Nous sommes en Angleterre à la veille de la Grande Guerre. Tommy Thomson ambitionne de devenir écrivain. Ses débuts dans le métier sont quelque peu rocambolesques jusqu’au jour où un grand avocat l’engage pour écrire l’histoire de l’homme qu’il défend. Son but : sauver de la potence son client, Marcus Garvey, accusé du meurtre de ses maîtres, les frères Carver. Pour ce faire, Marcus doit relater à Tommy leur extraordinaire aventure au Congo, dont ses maîtres les frères Carver, ne sont jamais revenus. Voici ce que Marcus raconte : les frères, assoiffés d’or, partent au Congo pour faire fortune, réduisant à l’esclavage des centaines d’Africains. Leur cruauté n’a d’égale que leur avidité. Mais en même temps que l’or, ils vont faire une découverte bien plus stupéfiante : un peuple ” à la peau chaude” sorti des entrailles de la Terre, prêt à décimer l’Humanité. Par envie pour l’une des créatures, les hommes vont alors engager une lutte à mort dont Marcus sortira en véritable héros.
Le livre de Tommy est un succès, et Marcus est libéré. Mais le Congo n’a pas encore fini de révéler ses secrets…
On retrouve ici les ingrédients qui ont fait le succès de La Peau Froide : action bien menée, scènes de combat épique remarquablement dépeintes. Bâti sur le même modèle – une lutte entre humains et non-humains avec au centre une femme, seul lien entre les 2 peuples – Pandore au Congo est un roman bien ficelé, intelligent et même souvent drôle grâce à un galerie de personnages savoureux. Suspense et coups de théâtre garantis.

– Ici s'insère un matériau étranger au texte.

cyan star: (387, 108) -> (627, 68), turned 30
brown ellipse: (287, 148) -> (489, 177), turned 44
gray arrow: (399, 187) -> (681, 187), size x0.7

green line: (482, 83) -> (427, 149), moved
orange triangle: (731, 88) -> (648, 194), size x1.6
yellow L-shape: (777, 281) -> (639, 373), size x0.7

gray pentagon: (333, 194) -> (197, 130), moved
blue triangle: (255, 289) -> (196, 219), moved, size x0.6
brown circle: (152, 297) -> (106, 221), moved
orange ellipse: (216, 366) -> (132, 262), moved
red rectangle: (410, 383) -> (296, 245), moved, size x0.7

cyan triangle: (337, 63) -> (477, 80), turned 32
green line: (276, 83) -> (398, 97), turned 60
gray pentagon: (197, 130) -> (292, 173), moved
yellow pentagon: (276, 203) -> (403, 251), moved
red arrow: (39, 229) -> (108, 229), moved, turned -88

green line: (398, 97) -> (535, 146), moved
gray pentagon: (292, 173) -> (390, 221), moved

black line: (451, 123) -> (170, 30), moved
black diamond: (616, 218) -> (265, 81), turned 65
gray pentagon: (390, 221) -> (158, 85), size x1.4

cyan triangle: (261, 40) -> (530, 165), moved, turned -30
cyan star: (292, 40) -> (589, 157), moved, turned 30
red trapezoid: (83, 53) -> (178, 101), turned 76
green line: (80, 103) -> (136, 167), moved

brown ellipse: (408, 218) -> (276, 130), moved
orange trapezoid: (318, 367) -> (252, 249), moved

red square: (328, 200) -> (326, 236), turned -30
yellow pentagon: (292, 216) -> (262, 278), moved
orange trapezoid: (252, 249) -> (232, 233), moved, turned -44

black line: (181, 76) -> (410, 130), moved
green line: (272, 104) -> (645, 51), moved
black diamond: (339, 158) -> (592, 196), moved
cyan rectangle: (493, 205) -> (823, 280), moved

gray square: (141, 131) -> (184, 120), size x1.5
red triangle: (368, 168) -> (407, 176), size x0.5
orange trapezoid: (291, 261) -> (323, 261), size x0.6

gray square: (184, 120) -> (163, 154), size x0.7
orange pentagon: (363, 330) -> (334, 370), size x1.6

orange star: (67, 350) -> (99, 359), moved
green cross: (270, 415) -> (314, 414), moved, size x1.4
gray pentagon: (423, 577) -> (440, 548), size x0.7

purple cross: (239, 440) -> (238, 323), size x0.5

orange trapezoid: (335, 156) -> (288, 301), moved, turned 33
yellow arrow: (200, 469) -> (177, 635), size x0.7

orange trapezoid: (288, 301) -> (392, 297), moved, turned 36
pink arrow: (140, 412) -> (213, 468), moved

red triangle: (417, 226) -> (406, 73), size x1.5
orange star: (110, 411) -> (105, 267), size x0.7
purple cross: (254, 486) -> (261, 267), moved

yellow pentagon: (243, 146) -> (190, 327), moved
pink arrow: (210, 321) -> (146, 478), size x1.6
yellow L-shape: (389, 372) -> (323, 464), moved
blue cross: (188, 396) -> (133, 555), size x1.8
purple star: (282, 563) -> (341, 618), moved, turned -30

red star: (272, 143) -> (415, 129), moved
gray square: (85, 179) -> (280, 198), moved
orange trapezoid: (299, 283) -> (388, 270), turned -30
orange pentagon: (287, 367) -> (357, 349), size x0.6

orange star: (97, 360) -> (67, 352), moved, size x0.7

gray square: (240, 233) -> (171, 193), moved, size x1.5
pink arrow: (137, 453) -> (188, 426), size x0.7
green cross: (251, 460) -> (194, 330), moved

Et pourtant… Là où l’on pouvait s’attendre à une nouvelle réflexion sociologique – ce que nous entrevoyons au début du roman avec une critique nette du colonialisme – l’auteur nous propose plutôt une réflexion sur le pouvoir de la fiction et des mots. Difficile ici d’en dire plus sans trop en dévoiler. Néanmoins, elle m’apparaît moins fine et aboutie que celle qui filait dans son précédent roman. Une petite déception qu’Albert Sánchez Piñol compensera j’en suis certaine car il ne manque pas de talent. Bien au contraire.
Albert Sanchez Pinol, Pandore au Congo, Actes Sud, traduit du catalan par Marianne Millon
Entry Filed under: Littérature étrangère
1 commentaire Ajoutez le vôtre
1. Monicalisa | février 20th, 2008 at
Bonsoir,
je découvre votre site et cet article qui, par sa tournure joliment formulée, nous donne envie de lire cette histoire de bout en bout. Vous avez réussi à me captiver par votre écrit. Il est intéressant d’avoir des avis sur tel ou tel roman et c’est bien de donner envie aux autres de les parcourir.